In his Opening Remarks at the Securities Regulation Institute on January 22, 2018, Securities and Exchange Commission (SEC) Chairman Jay Clayton warned that the SEC is on high alert for ICO’s that are technically structured to avoid being regulated as securities but nevertheless violate the “spirit” of the securities laws. The following is the exact text of his comments on the SEC’s “expectations for market professionals, particularly when dealing with new products or new forms of old products,” in particular ICO’s:
My first message is simple and a bit stern. Market professionals, especially gatekeepers, need to act responsibly and hold themselves to high standards. To be blunt, from what I have seen recently, particularly in the initial coin offering (“ICO”) space, they can do better.
Our securities laws – and 80 plus years of practice – assume that securities lawyers, accountants, underwriters, and dealers will act responsibly. It is expected that they will bring expertise, judgment, and a healthy dose of skepticism to their work. Said another way, even when the issue presented is narrow, market professionals are relied upon to bring knowledge of the broad legal framework, accounting rules, and the markets to bear.
Legal advice (or in the cases I will cite, the lack thereof) surrounding ICOs helps illustrate this point. Let me posit a few scenarios. First, and most disturbing to me, there are ICOs where the lawyers involved appear to be, on the one hand, assisting promoters in structuring offerings of products that have many of the key features of a securities offering, but call it an “ICO,” which sounds pretty close to an “IPO.” On the other hand, those lawyers claim the products are not securities, and the promoters proceed without compliance with the securities laws, which deprives investors of the substantive and procedural investor protection requirements of our securities laws.

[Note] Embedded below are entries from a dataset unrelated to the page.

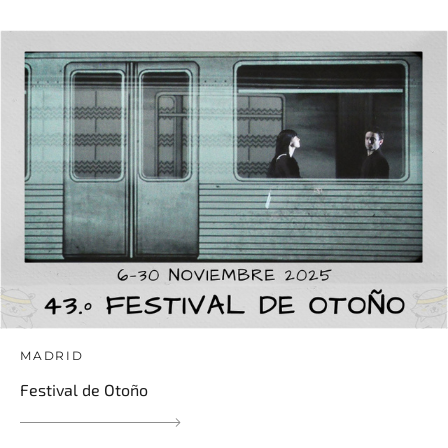
MADRID
Festival de Otoño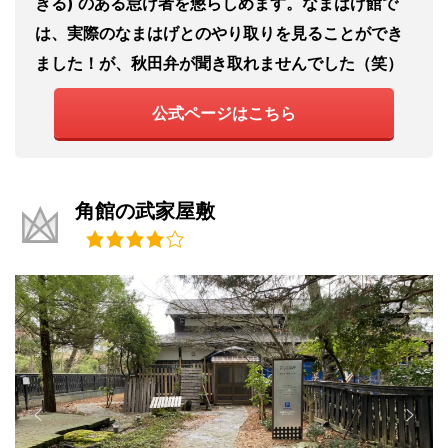
きる) のある怠け者を懲らしめます。なまはげ館で
は、実際のなまはげとのやり取りを見ることができ
ました！が、秋田弁が聞き取れませんでした（笑）
公式ページはこちら
角館の武家屋敷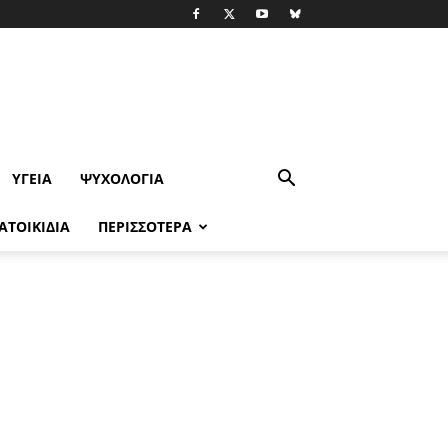
ΥΓΕΊΑ
ΨΥΧΟΛΟΓΙΑ
ΑΤΟΙΚΙΔΙΑ
ΠΕΡΙΣΣΟΤΕΡΑ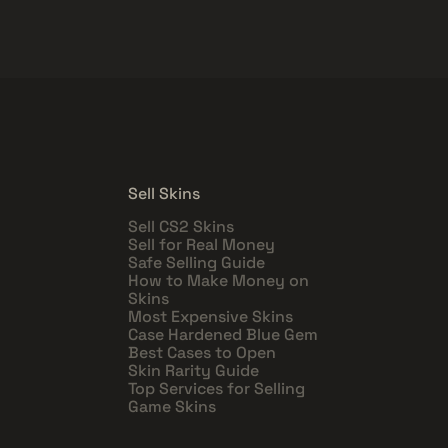
Sell Skins
Sell CS2 Skins
Sell for Real Money
Safe Selling Guide
How to Make Money on
Skins
Most Expensive Skins
Case Hardened Blue Gem
Best Cases to Open
Skin Rarity Guide
Top Services for Selling
Game Skins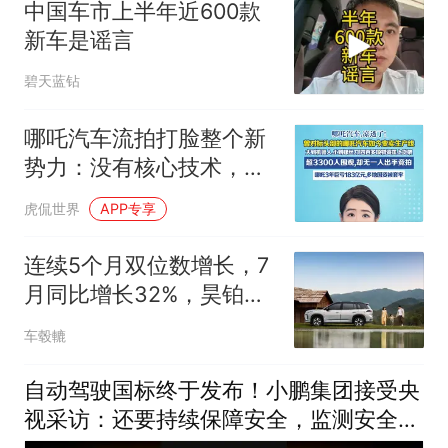
中国车市上半年近600款
新车是谣言
碧天蓝钻
哪吒汽车流拍打脸整个新
势力：没有核心技术，所
有繁华都是泡沫
虎侃世界
APP专享
连续5个月双位数增长，7
月同比增长32%，昊铂埃
安为何能逆势增长
车毂轆
自动驾驶国标终于发布！小鹏集团接受央
视采访：还要持续保障安全，监测安全数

Second are ICOs where the lawyers appear to have taken a step back from the key issues – including whether the “coin” is a security and whether the offering qualifies for an exemption from registration – even in circumstances where registration would likely be warranted. These lawyers appear to provide the “it depends” equivocal advice, rather than counseling their clients that the product they are promoting likely is a security. Their clients then proceed with the ICO without complying with the securities laws because those clients are willing to take the risk.
With respect to these two scenarios, I have instructed the SEC staff to be on high alert for approaches to ICOs that may be contrary to the spirit of our securities laws and the professional obligations of the U.S. securities bar.
I recognize that in some ICOs there is no market professional involved. The SEC is undertaking significant efforts to educate the public that unregistered securities investments offered by unregistered promoters, with no securities lawyers or accountants on the scene, are, in a word, dangerous.
The message is very clear: the SEC will not take kindly to elaborate attempts to disguise a securities offering as a sale of securities “utility tokens.” In other pronouncements, including the SEC’s July 2017 Report on The Dao, they emphasized that if a token is marketed as an investment with the possibility of significant investment returns, this will be a key consideration in finding that it is a security.